Start of Block

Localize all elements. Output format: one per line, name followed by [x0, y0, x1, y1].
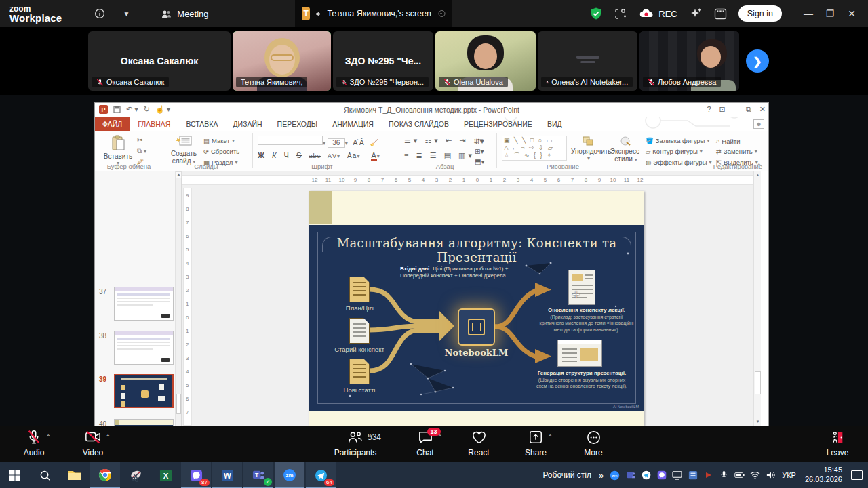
new-slide-button[interactable]: Создатьслайд ▾: [168, 135, 199, 165]
tray-viber-icon[interactable]: [656, 470, 667, 481]
collapse-ribbon-icon[interactable]: ⌃: [756, 163, 762, 169]
next-participants-button[interactable]: ❯: [746, 49, 769, 73]
clock[interactable]: 15:45 26.03.2026: [805, 466, 842, 485]
maximize-button[interactable]: ❐: [821, 8, 840, 19]
video-button[interactable]: ⌃Video: [67, 430, 119, 458]
taskbar-zoom-icon[interactable]: zm: [275, 462, 304, 488]
security-shield-icon[interactable]: [589, 7, 603, 20]
clear-format-icon[interactable]: 🧹: [370, 139, 378, 146]
shapes-gallery[interactable]: ▣ ╲ ╲ □ ○ ▭ △ ⌐ ¬ ⇨ ⇩ ▱ ☆ ⌒ ∿ { } ✧: [502, 136, 567, 161]
copy-icon[interactable]: ⧉ ▾: [137, 147, 146, 155]
vertical-scrollbar[interactable]: ▲ ▼: [753, 171, 761, 426]
taskbar-explorer-icon[interactable]: [60, 462, 90, 488]
font-name-select[interactable]: ▾ 36▾ А̂ А̌ 🧹: [258, 136, 378, 148]
grow-font-icon[interactable]: А̂: [353, 139, 358, 146]
tab-shared-screen[interactable]: T Тетяна Якимович,'s screen: [295, 0, 452, 27]
ppt-tab-файл[interactable]: ФАЙЛ: [95, 117, 130, 131]
tray-teams-icon[interactable]: [625, 470, 635, 481]
audio-button[interactable]: ⌃Audio: [8, 430, 60, 458]
video-tile[interactable]: Любов Андреєва: [639, 31, 739, 91]
thumbnails-scrollbar[interactable]: ▲: [175, 171, 181, 426]
tray-monitor-icon[interactable]: [672, 470, 682, 481]
video-tile[interactable]: Тетяна Якимович,: [233, 31, 331, 91]
ppt-account-icon[interactable]: ☻: [753, 119, 764, 129]
share-button[interactable]: ⌃Share: [510, 430, 561, 458]
tray-app-icon[interactable]: [688, 470, 698, 481]
participants-button[interactable]: 534⌃Participants: [330, 430, 381, 458]
chevron-up-icon[interactable]: ⌃: [45, 434, 51, 441]
chat-button[interactable]: 13⌃Chat: [399, 430, 451, 458]
change-case-button[interactable]: Аа: [347, 152, 357, 159]
tray-zoom-icon[interactable]: zm: [610, 470, 620, 481]
ppt-tab-рецензирование[interactable]: РЕЦЕНЗИРОВАНИЕ: [456, 117, 540, 131]
video-tile[interactable]: Олена's AI Notetaker...: [538, 31, 637, 91]
scroll-down-icon[interactable]: ▼: [754, 418, 762, 426]
ppt-tab-анимация[interactable]: АНИМАЦИЯ: [325, 117, 381, 131]
taskbar-excel-icon[interactable]: X: [151, 462, 180, 488]
language-indicator[interactable]: УКР: [782, 471, 796, 479]
video-tile[interactable]: ЗДО №295 "Че...ЗДО №295 "Червон...: [333, 31, 433, 91]
layout-button[interactable]: ▤Макет▾: [203, 137, 235, 144]
char-spacing-button[interactable]: АV: [328, 152, 337, 159]
ppt-restore-button[interactable]: ⧉: [746, 105, 751, 114]
paragraph-row1[interactable]: ☰▾ ☷▾ ⇤ ⇥ ↕▾: [404, 136, 486, 145]
slide-canvas[interactable]: Масштабування алгоритму: Конспекти та Пр…: [309, 191, 644, 426]
chevron-up-icon[interactable]: ⌃: [547, 434, 553, 441]
abc-strike-button[interactable]: abc: [309, 152, 321, 159]
apps-icon[interactable]: [714, 8, 727, 20]
tab-meeting[interactable]: Meeting: [161, 9, 208, 19]
scroll-up-icon[interactable]: ▲: [754, 171, 762, 179]
desktop-toolbar-label[interactable]: Робочий стіл: [542, 470, 591, 480]
taskbar-chrome-icon[interactable]: [90, 462, 120, 488]
taskbar-start-icon[interactable]: [0, 462, 30, 488]
paragraph-row2[interactable]: ≡ ≣ ☰ ▤ ▥▾: [404, 151, 475, 160]
minimize-button[interactable]: —: [799, 8, 818, 19]
tray-telegram-icon[interactable]: [641, 470, 651, 481]
ppt-minimize-button[interactable]: –: [734, 105, 738, 114]
ppt-close-button[interactable]: ✕: [760, 105, 766, 114]
tray-wifi-icon[interactable]: [750, 470, 760, 481]
italic-button[interactable]: К: [272, 151, 277, 159]
taskbar-word-icon[interactable]: W: [212, 462, 242, 488]
close-button[interactable]: ✕: [842, 8, 861, 19]
quick-styles-button[interactable]: Экспресс-стили ▾: [609, 136, 643, 163]
shape-outline-button[interactable]: ▱Контур фигуры▾: [646, 148, 703, 155]
ppt-tab-дизайн[interactable]: ДИЗАЙН: [225, 117, 269, 131]
react-button[interactable]: React: [453, 430, 505, 458]
recording-indicator[interactable]: REC: [639, 8, 677, 19]
video-tile[interactable]: Оксана СакалюкОксана Сакалюк: [88, 31, 231, 91]
more-button[interactable]: More: [568, 430, 619, 458]
paste-button[interactable]: Вставить▾: [102, 135, 134, 166]
scroll-up-icon[interactable]: ▲: [176, 171, 182, 178]
ppt-tab-главная[interactable]: ГЛАВНАЯ: [130, 117, 178, 131]
taskbar-viber-icon[interactable]: 87: [181, 462, 211, 488]
ppt-ribbon-options-icon[interactable]: ⊡: [719, 105, 726, 114]
replace-button[interactable]: ⇄Заменить▾: [716, 148, 757, 155]
bold-button[interactable]: Ж: [258, 151, 265, 159]
cut-icon[interactable]: ✂: [137, 136, 142, 144]
tray-overflow-chevron[interactable]: »: [599, 470, 604, 481]
reset-button[interactable]: ⟳Сбросить: [203, 148, 239, 155]
chevron-down-icon[interactable]: ▼: [123, 10, 130, 18]
slide-thumbnail-37[interactable]: [114, 287, 174, 321]
video-tile[interactable]: Olena Udalova: [435, 31, 536, 91]
ppt-tab-вид[interactable]: ВИД: [540, 117, 570, 131]
taskbar-telegram-icon[interactable]: 64: [306, 462, 336, 488]
ppt-tab-показ слайдов[interactable]: ПОКАЗ СЛАЙДОВ: [381, 117, 456, 131]
shape-fill-button[interactable]: 🪣Заливка фигуры▾: [646, 137, 709, 144]
chevron-up-icon[interactable]: ⌃: [105, 434, 111, 441]
ppt-help-icon[interactable]: ?: [707, 105, 711, 114]
ai-companion-icon[interactable]: [689, 7, 703, 20]
layout-view-icon[interactable]: [614, 8, 627, 20]
info-icon[interactable]: [94, 8, 105, 19]
font-color-button[interactable]: А: [371, 151, 376, 161]
ppt-tab-переходы[interactable]: ПЕРЕХОДЫ: [270, 117, 326, 131]
chevron-up-icon[interactable]: ⌃: [368, 434, 373, 441]
font-size-select[interactable]: 36: [328, 138, 345, 148]
slide-thumbnail-39[interactable]: [114, 374, 174, 408]
shrink-font-icon[interactable]: А̌: [359, 139, 364, 146]
tray-arrow-icon[interactable]: [703, 470, 713, 481]
more-options-icon[interactable]: [438, 7, 446, 20]
leave-button[interactable]: Leave: [812, 430, 863, 458]
tray-battery-icon[interactable]: [734, 470, 745, 481]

End of Block

PROBLEM → Please print each record above again exactly, but omit any pictures.

PROBLEM SOLUTION →
Localize all elements. Output format: one per line, name followed by [x0, y0, x1, y1].
new-slide-button[interactable]: Создатьслайд ▾: [168, 135, 199, 165]
tray-viber-icon[interactable]: [656, 470, 667, 481]
collapse-ribbon-icon[interactable]: ⌃: [756, 163, 762, 169]
next-participants-button[interactable]: ❯: [746, 49, 769, 73]
clock[interactable]: 15:45 26.03.2026: [805, 466, 842, 485]
maximize-button[interactable]: ❐: [821, 8, 840, 19]
video-button[interactable]: ⌃Video: [67, 430, 119, 458]
taskbar-zoom-icon[interactable]: zm: [275, 462, 304, 488]
security-shield-icon[interactable]: [589, 7, 603, 20]
clear-format-icon[interactable]: 🧹: [370, 139, 378, 146]
shapes-gallery[interactable]: ▣ ╲ ╲ □ ○ ▭ △ ⌐ ¬ ⇨ ⇩ ▱ ☆ ⌒ ∿ { } ✧: [502, 136, 567, 161]
copy-icon[interactable]: ⧉ ▾: [137, 147, 146, 155]
vertical-scrollbar[interactable]: ▲ ▼: [753, 171, 761, 426]
taskbar-explorer-icon[interactable]: [60, 462, 90, 488]
font-name-select[interactable]: ▾ 36▾ А̂ А̌ 🧹: [258, 136, 378, 148]
grow-font-icon[interactable]: А̂: [353, 139, 358, 146]
tab-shared-screen[interactable]: T Тетяна Якимович,'s screen: [295, 0, 452, 27]
ppt-tab-файл[interactable]: ФАЙЛ: [95, 117, 130, 131]
tray-teams-icon[interactable]: [625, 470, 635, 481]
audio-button[interactable]: ⌃Audio: [8, 430, 60, 458]
video-tile[interactable]: Любов Андреєва: [639, 31, 739, 91]
thumbnails-scrollbar[interactable]: ▲: [175, 171, 181, 426]
tray-monitor-icon[interactable]: [672, 470, 682, 481]
video-tile[interactable]: Тетяна Якимович,: [233, 31, 331, 91]
ppt-account-icon[interactable]: ☻: [753, 119, 764, 129]
share-button[interactable]: ⌃Share: [510, 430, 561, 458]
tray-app-icon[interactable]: [688, 470, 698, 481]
participants-button[interactable]: 534⌃Participants: [330, 430, 381, 458]
chevron-up-icon[interactable]: ⌃: [45, 434, 51, 441]
chat-button[interactable]: 13⌃Chat: [399, 430, 451, 458]
change-case-button[interactable]: Аа: [347, 152, 357, 159]
tray-zoom-icon[interactable]: zm: [610, 470, 620, 481]
ppt-tab-рецензирование[interactable]: РЕЦЕНЗИРОВАНИЕ: [456, 117, 540, 131]
video-tile[interactable]: Олена's AI Notetaker...: [538, 31, 637, 91]
scroll-down-icon[interactable]: ▼: [754, 418, 762, 426]
ppt-tab-анимация[interactable]: АНИМАЦИЯ: [325, 117, 381, 131]
taskbar-excel-icon[interactable]: X: [151, 462, 180, 488]
language-indicator[interactable]: УКР: [782, 471, 796, 479]
video-tile[interactable]: ЗДО №295 "Че...ЗДО №295 "Червон...: [333, 31, 433, 91]
layout-button[interactable]: ▤Макет▾: [203, 137, 235, 144]
char-spacing-button[interactable]: АV: [328, 152, 337, 159]
ppt-restore-button[interactable]: ⧉: [746, 105, 751, 114]
paragraph-row1[interactable]: ☰▾ ☷▾ ⇤ ⇥ ↕▾: [404, 136, 486, 145]
slide-canvas[interactable]: Масштабування алгоритму: Конспекти та Пр…: [309, 191, 644, 426]
chevron-up-icon[interactable]: ⌃: [547, 434, 553, 441]
abc-strike-button[interactable]: abc: [309, 152, 321, 159]
apps-icon[interactable]: [714, 8, 727, 20]
tab-meeting[interactable]: Meeting: [161, 9, 208, 19]
scroll-up-icon[interactable]: ▲: [754, 171, 762, 179]
desktop-toolbar-label[interactable]: Робочий стіл: [542, 470, 591, 480]
taskbar-chrome-icon[interactable]: [90, 462, 120, 488]
taskbar-start-icon[interactable]: [0, 462, 30, 488]
paragraph-row2[interactable]: ≡ ≣ ☰ ▤ ▥▾: [404, 151, 475, 160]
minimize-button[interactable]: —: [799, 8, 818, 19]
tray-telegram-icon[interactable]: [641, 470, 651, 481]
ppt-minimize-button[interactable]: –: [734, 105, 738, 114]
ppt-close-button[interactable]: ✕: [760, 105, 766, 114]
tray-wifi-icon[interactable]: [750, 470, 760, 481]
italic-button[interactable]: К: [272, 151, 277, 159]
taskbar-word-icon[interactable]: W: [212, 462, 242, 488]
close-button[interactable]: ✕: [842, 8, 861, 19]
quick-styles-button[interactable]: Экспресс-стили ▾: [609, 136, 643, 163]
shape-outline-button[interactable]: ▱Контур фигуры▾: [646, 148, 703, 155]
ppt-tab-дизайн[interactable]: ДИЗАЙН: [225, 117, 269, 131]
react-button[interactable]: React: [453, 430, 505, 458]
recording-indicator[interactable]: REC: [639, 8, 677, 19]
video-tile[interactable]: Оксана СакалюкОксана Сакалюк: [88, 31, 231, 91]
more-button[interactable]: More: [568, 430, 619, 458]
paste-button[interactable]: Вставить▾: [102, 135, 134, 166]
scroll-up-icon[interactable]: ▲: [176, 171, 182, 178]
ppt-tab-главная[interactable]: ГЛАВНАЯ: [130, 117, 178, 131]
taskbar-viber-icon[interactable]: 87: [181, 462, 211, 488]
ppt-ribbon-options-icon[interactable]: ⊡: [719, 105, 726, 114]
replace-button[interactable]: ⇄Заменить▾: [716, 148, 757, 155]
bold-button[interactable]: Ж: [258, 151, 265, 159]
cut-icon[interactable]: ✂: [137, 136, 142, 144]
tray-overflow-chevron[interactable]: »: [599, 470, 604, 481]
reset-button[interactable]: ⟳Сбросить: [203, 148, 239, 155]
chevron-down-icon[interactable]: ▼: [123, 10, 130, 18]
slide-thumbnail-37[interactable]: [114, 287, 174, 321]
video-tile[interactable]: Olena Udalova: [435, 31, 536, 91]
ppt-tab-вид[interactable]: ВИД: [540, 117, 570, 131]
taskbar-telegram-icon[interactable]: 64: [306, 462, 336, 488]
ppt-tab-показ слайдов[interactable]: ПОКАЗ СЛАЙДОВ: [381, 117, 456, 131]
shape-fill-button[interactable]: 🪣Заливка фигуры▾: [646, 137, 709, 144]
chevron-up-icon[interactable]: ⌃: [105, 434, 111, 441]
ppt-help-icon[interactable]: ?: [707, 105, 711, 114]
ai-companion-icon[interactable]: [689, 7, 703, 20]
layout-view-icon[interactable]: [614, 8, 627, 20]
info-icon[interactable]: [94, 8, 105, 19]
font-color-button[interactable]: А: [371, 151, 376, 161]
ppt-tab-переходы[interactable]: ПЕРЕХОДЫ: [270, 117, 326, 131]
chevron-up-icon[interactable]: ⌃: [368, 434, 373, 441]
font-size-select[interactable]: 36: [328, 138, 345, 148]
slide-thumbnail-39[interactable]: [114, 374, 174, 408]
shrink-font-icon[interactable]: А̌: [359, 139, 364, 146]
tray-arrow-icon[interactable]: [703, 470, 713, 481]
more-options-icon[interactable]: [438, 7, 446, 20]
leave-button[interactable]: Leave: [812, 430, 863, 458]
tray-battery-icon[interactable]: [734, 470, 745, 481]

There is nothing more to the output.